“Si le soleil s’en souvient” : quand Jean-Paul Enthoven tombe le masque

“Si le soleil s’en souvient” : quand Jean-Paul Enthoven tombe le masque

Que faire quand le destin vous fait naître dans un endroit qui vous répugne ? Peut-on, quand on se fantasme en prince de Ligne, s’affranchir totalement d’une enfance au milieu de “rocailles en éruption” et de “ruelles parfumées de crottins”? Jean-Paul Enthoven a passé ses quinze premières années à Mascara, “une petite ville dépourvue de charme et perchée sur les hauts plateaux d’une Algérie encore française”. Longtemps, cet adepte du mentir-vrai a tenté de faire croire qu’il était le rejeton des beaux quartiers de Paris, en dépit du bronzage le plus flamboyant de la capitale.

Mais avec l’âge, l’écrivain et éditeur s’est mis à tomber les masques, ce qui lui a permis de signer des livres de plus en plus émouvants. Dans Si le soleil s’en souvient, il lève enfin le voile sur ses origines nord-africaines.

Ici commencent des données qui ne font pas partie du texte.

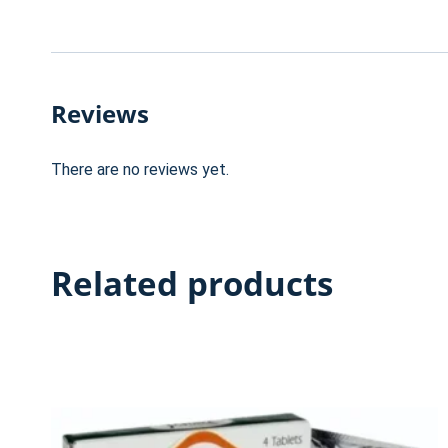
Reviews
There are no reviews yet.
Related products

Une jeunesse en plein crépuscule de l’Algérie française, sur fond d’attentats et de ratonnades, d’OAS et de fellagas. Qu’on se rassure : Jean-Paul Enthoven ne s’est pas transformé en Annie Ernaux version coloniale.

Ce grand proustien avoue que si tout ici est “presque vrai”, il a quelque peu enjolivé des souvenirs, notamment le portrait de son père Edmond, bâtisseur de cinémas aux limites du Sahara dépeint en sosie de Gregory Peck. Mais qu’importe la vérité du passé, le lecteur a droit à une restitution voluptueuse de la fin d’un monde, comme celle d’une existence primitive que l’auteur s’est évertué à faire oublier et à dépasser. Le tout agrémenté de beaux hommages à Herman Melville et à Albert Camus, comme de savoureux éreintements du Petit Prince et du Grand Meaulnes.

Si le soleil s’en souvient, par Jean-Paul Enthoven. Grasset, 220 p., 19 €.